Newberry, I believe, has made a nice living working on or for Wall Street, so I think he is a good bit softer than I am. But then, Newberry is "successful," and I am not (i.e., I am constantly worrying about paying my bills and where the next dollar is going to come from; I suspect that Newberry is mostly free of these concerns). Personally, I would Let Wall Street Burn.
On the other hand, my own recommendation for Treasury Secretary would be -- Stirling Newberry.
Paul Volcker has emerged as a wise old man, and has gotten good mention in many of Bonddad's diaries - all of which I vehemently disagree with as I quite unpopularly explained here:
By the late 1970s, the U.S. economy was beset with stagflation, a condition which mainstream economics had never thought possible. Probably because mainstream economics was still thinking in terms of a functioning industrial economy. So, when Volcker became Fed chairman in August 1979, a number of basic U.S. industries were in bad shape, particularly the bedrock industries: automobiles, steel, and machine tools. One of the Big Three car makers, Chrysler, was near bankruptcy. At the same time, the Hunt brothers had attempt to corner the market for silver, but had failed and were failing to meet margin calls. What Grieder details in his book [The Secrets of the Temple: How the Federal Reserve Runs the Country] is how Volcker confirmed the fundamental shift in Federal Reserve policy of Burns, by choosing to help the Hunt brothers, while letting Chrysler twist slowly in the wind. (Congress soon afterwards arranged an emergency loan for Chrysler). . . Volcker had fundamentally altered the rules of the game: it was now "What's good for Wall Street is good for the country." And the real, physical economy could go to hell -- and it has, taking millions of decent paying jobs and much of American prosperity with it.

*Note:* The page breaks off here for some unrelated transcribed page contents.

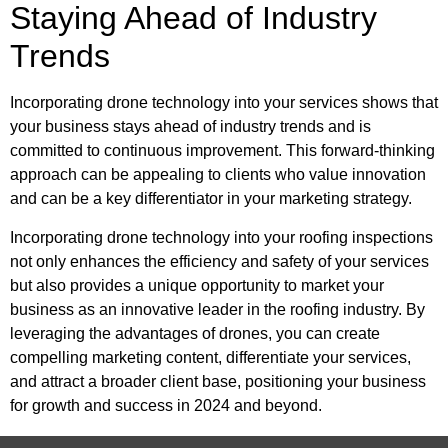
Staying Ahead of Industry
Trends
Incorporating drone technology into your services shows that
your business stays ahead of industry trends and is
committed to continuous improvement. This forward-thinking
approach can be appealing to clients who value innovation
and can be a key differentiator in your marketing strategy.
Incorporating drone technology into your roofing inspections
not only enhances the efficiency and safety of your services
but also provides a unique opportunity to market your
business as an innovative leader in the roofing industry. By
leveraging the advantages of drones, you can create
compelling marketing content, differentiate your services,
and attract a broader client base, positioning your business
for growth and success in 2024 and beyond.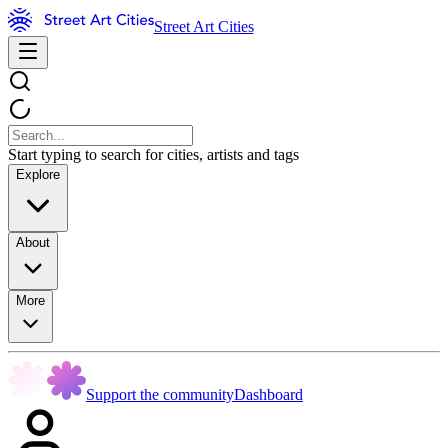
Street Art Cities
Start typing to search for cities, artists and tags
Explore
About
More
Support the community
Dashboard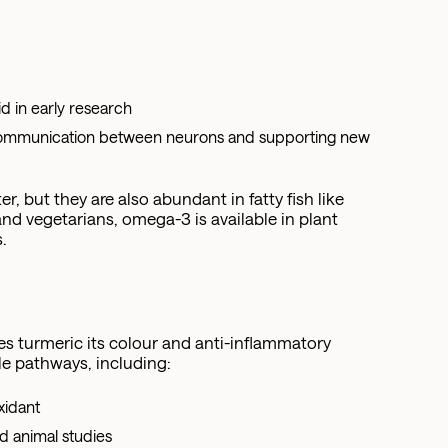
s
d in early research
r communication between neurons and supporting new
 but they are also abundant in fatty fish like
nd vegetarians, omega-3 is available in plant
.
s turmeric its colour and anti-inflammatory
le pathways, including:
xidant
d animal studies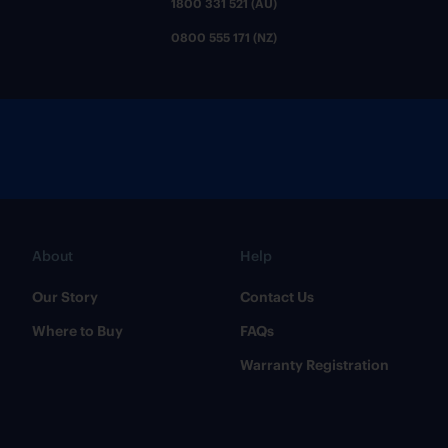
1800 331 521 (AU)
0800 555 171 (NZ)
About
Help
Our Story
Contact Us
Where to Buy
FAQs
Warranty Registration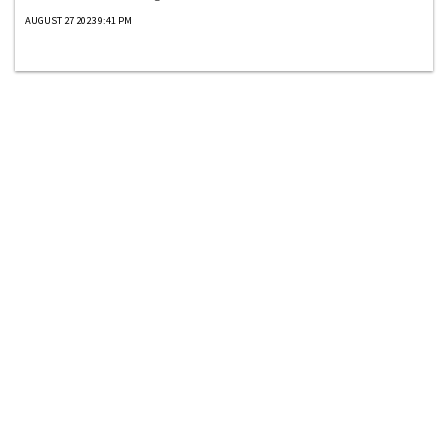
AUGUST 27 2023 9:41 PM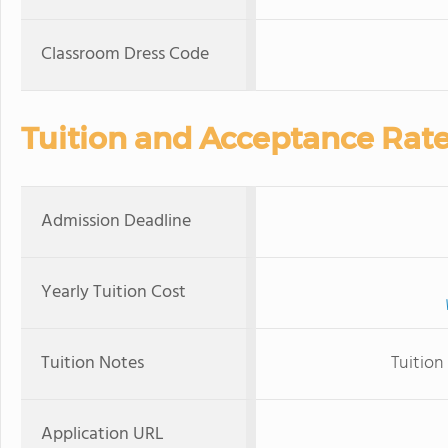
Classroom Dress Code
Tuition and Acceptance Rat
Admission Deadline
Yearly Tuition Cost
Tuition Notes
Tuition
Application URL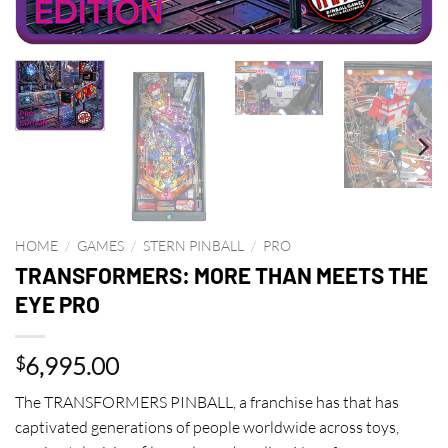
HOME
/
GAMES
/
STERN PINBALL
/
PRO
TRANSFORMERS: MORE THAN MEETS THE
EYE PRO
6,995.00
$
The TRANSFORMERS PINBALL, a franchise has that has
captivated generations of people worldwide across toys,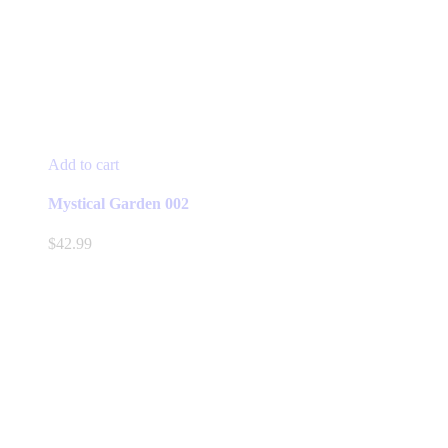
Add to cart
Mystical Garden 002
$
42.99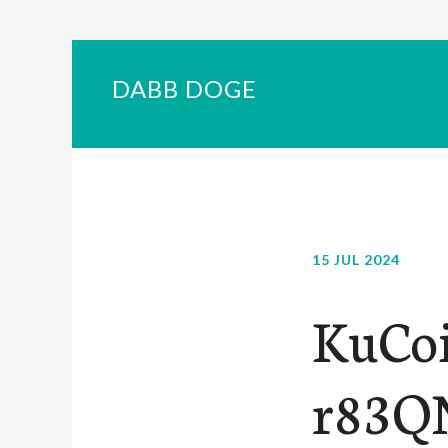
DABB DOGE
15 JUL 2024
KuCoi
r83QN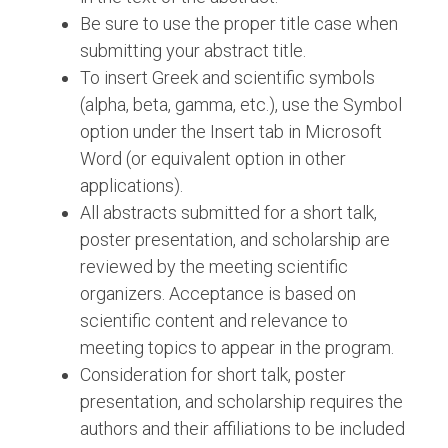
Be sure to use the proper title case when
submitting your abstract title.
To insert Greek and scientific symbols
(alpha, beta, gamma, etc.), use the Symbol
option under the Insert tab in Microsoft
Word (or equivalent option in other
applications).
All abstracts submitted for a short talk,
poster presentation, and scholarship are
reviewed by the meeting scientific
organizers. Acceptance is based on
scientific content and relevance to
meeting topics to appear in the program.
Consideration for short talk, poster
presentation, and scholarship requires the
authors and their affiliations to be included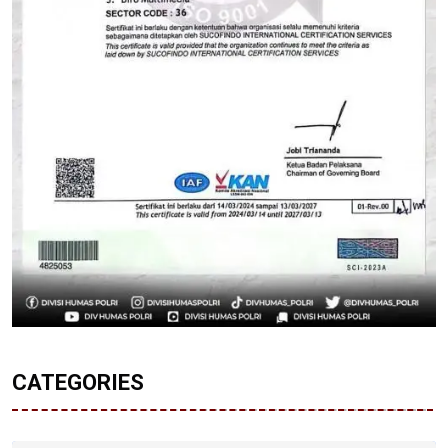
CATEGORIES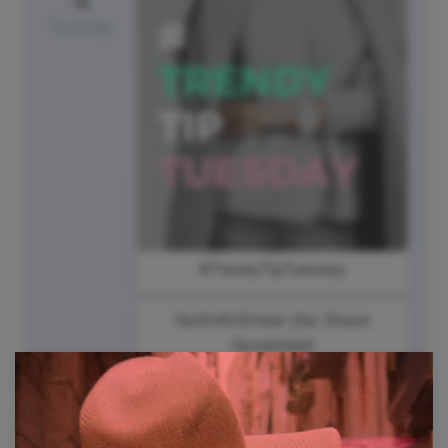
Tuesday
#TrendyTipTuesday
NoSHAVEmber {No Shave
November}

So, again, I don't think Volcker is a person that will help lead us to an alternative to "neo-liberal" economics.
The situation as I see it is that Obama has that all-important first year to get real change enacted and signed into law. But if he names as Treasury Secretary someone who truly rejects "neo-liberal" economics, the financial markets are going to react extremely negatively, hundreds of millions of dollars will flood into conservative think tanks like American Enterprise Institute, and all sorts of lying and misleading crap about "socialism" and "communism" is going to be created and flung by the wrong-wing screech monkeys - all in the service of preventing a move from "neo-liberal" economics, which will severely limit the freedom, influence, power, and more importantly, the profits, of Wall Street and the financial markets.
On the other hand, I believe that the wrong-wing campaign of lying and misleading crap about "socialism" and "communism" is going to occur no matter what Obama does, so I think he should just make the break with "neo-liberal" economics from the beginning, and incur the wrath and fury of Wall Street immediately by naming someone who clearly is not part of or sympathetic to Wall Street.